Only the number is wanted: how many lines of these entries contain the word "застраховать"?

:::

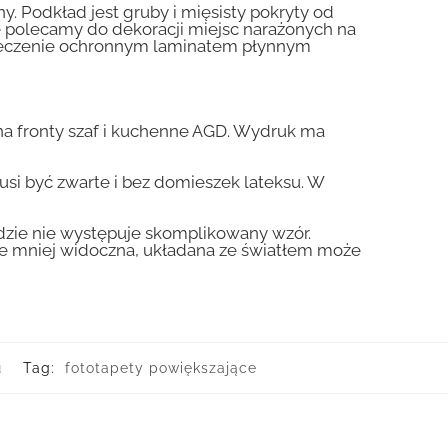
y. Podkład jest gruby i mięsisty pokryty od
nie polecamy do dekoracji miejsc narażonych na
pieczenie ochronnym laminatem płynnym
a fronty szaf i kuchenne AGD. Wydruk ma
usi być zwarte i bez domieszek lateksu. W
gdzie nie występuje skomplikowany wzór.
zie mniej widoczna, układana ze światłem może
u
Tag:
fototapety powiększające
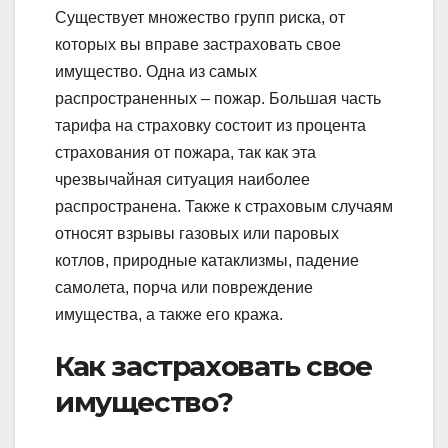
Существует множество групп риска, от
которых вы вправе застраховать свое
имущество. Одна из самых
распространенных – пожар. Большая часть
тарифа на страховку состоит из процента
страхования от пожара, так как эта
чрезвычайная ситуация наиболее
распространена. Также к страховым случаям
относят взрывы газовых или паровых
котлов, природные катаклизмы, падение
самолета, порча или повреждение
имущества, а также его кража.
Как застраховать свое
имущество?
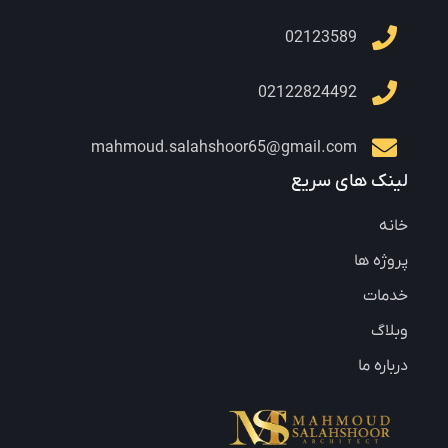
02123589
02122824492
mahmoud.salahshoor65@gmail.com
لینک های سریع
خانه
پروژه ها
خدمات
وبلاگ
درباره ما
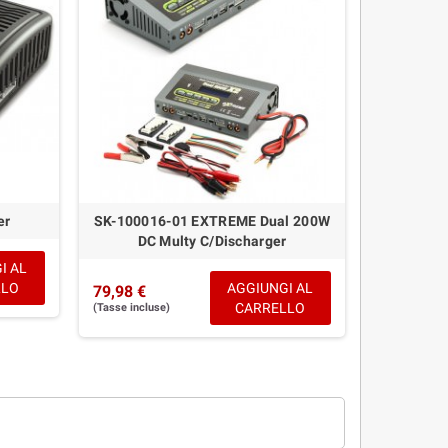
er
SK-100016-01 EXTREME Dual 200W
DC Multy C/Discharger
I AL
LLO
AGGIUNGI AL
79,98 €
CARRELLO
(Tasse incluse)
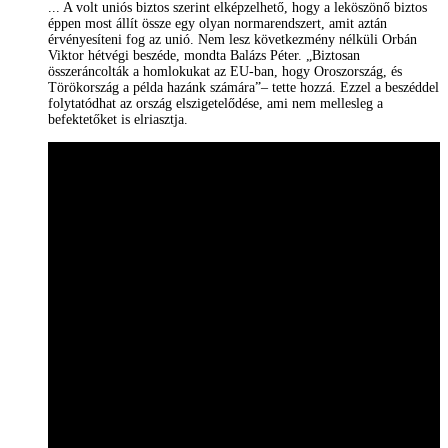
... A volt uniós biztos szerint elképzelhető, hogy a leköszönő biztos
éppen most állít össze egy olyan normarendszert, amit aztán
érvényesíteni fog az unió. Nem lesz következmény nélküli Orbán
Viktor hétvégi beszéde, mondta Balázs Péter. „Biztosan
összeráncolták a homlokukat az EU-ban, hogy Oroszország, és
Törökország a példa hazánk számára”– tette hozzá. Ezzel a beszéddel
folytatódhat az ország elszigetelődése, ami nem mellesleg a
befektetőket is elriasztja.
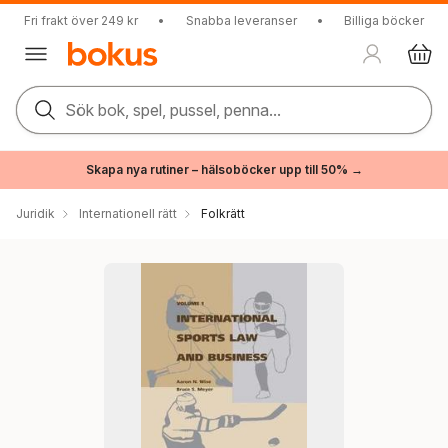
Fri frakt över 249 kr
•
Snabba leveranser
•
Billiga böcker
Sök bok, spel, pussel, penna...
Skapa nya rutiner – hälsoböcker upp till 50% →
Juridik
Internationell rätt
Folkrätt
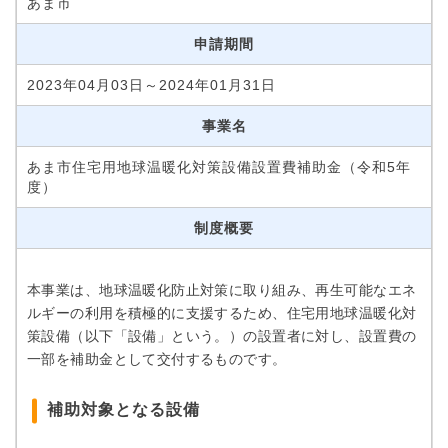
あま市
申請期間
2023年04月03日～2024年01月31日
事業名
あま市住宅用地球温暖化対策設備設置費補助金（令和5年
度）
制度概要
本事業は、地球温暖化防止対策に取り組み、再生可能なエネ
ルギーの利用を積極的に支援するため、住宅用地球温暖化対
策設備（以下「設備」という。）の設置者に対し、設置費の
一部を補助金として交付するものです。
補助対象となる設備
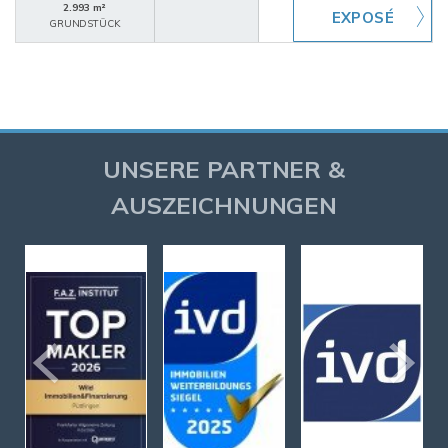
2.993 m²
GRUNDSTÜCK
UNSERE PARTNER &
AUSZEICHNUNGEN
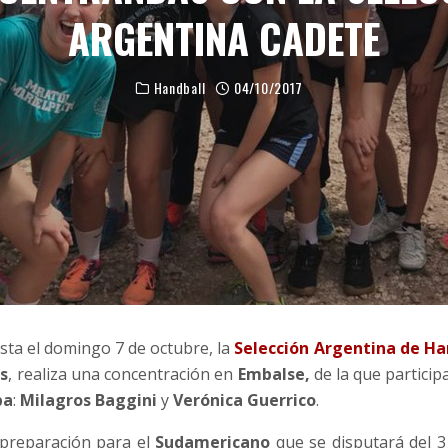
ARGENTINA CADETE
Handball
04/10/2017
asta el domingo 7 de octubre, la
Selección Argentina de Ha
s
, realiza una concentración en
Embalse,
de la que particip
ba
:
Milagros Baggini
y
Verónica Guerrico
.
 preparación para el
Sudamericano
que se disputará del 3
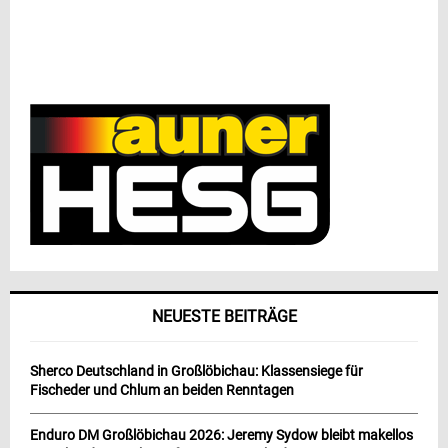
NEUESTE BEITRÄGE
Sherco Deutschland in Großlöbichau: Klassensiege für
Fischeder und Chlum an beiden Renntagen
Enduro DM Großlöbichau 2026: Jeremy Sydow bleibt makellos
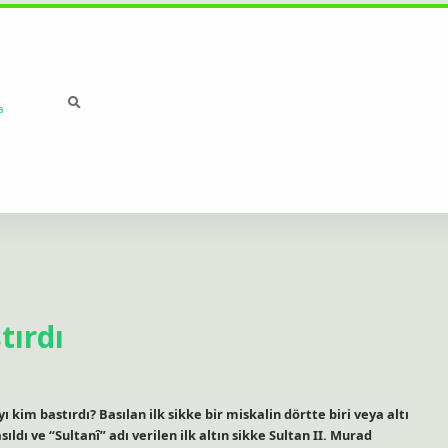
a
tırdı
ı kim bastırdı? Basılan ilk sikke bir miskalin dörtte biri veya altı
ldı ve “Sultanî” adı verilen ilk altın sikke Sultan II. Murad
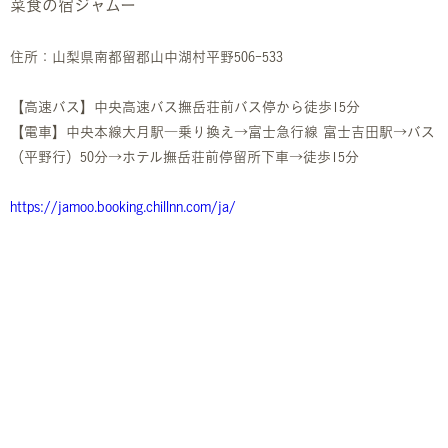
菜食の宿ジャムー
住所：山梨県南都留郡山中湖村平野506-533
【高速バス】中央高速バス撫岳荘前バス停から徒歩15分
【電車】中央本線大月駅―乗り換え→富士急行線 富士吉田駅→バス
（平野行）50分→ホテル撫岳荘前停留所下車→徒歩15分
https://jamoo.booking.chillnn.com/ja/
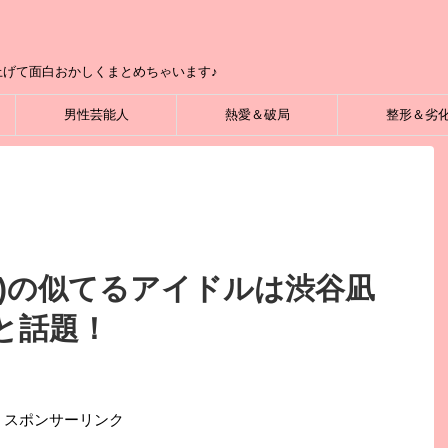
げて面白おかしくまとめちゃいます♪
男性芸能人
熱愛＆破局
整形＆劣
ー)の似てるアイドルは渋谷凪
と話題！
スポンサーリンク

:::

• **Your response**
2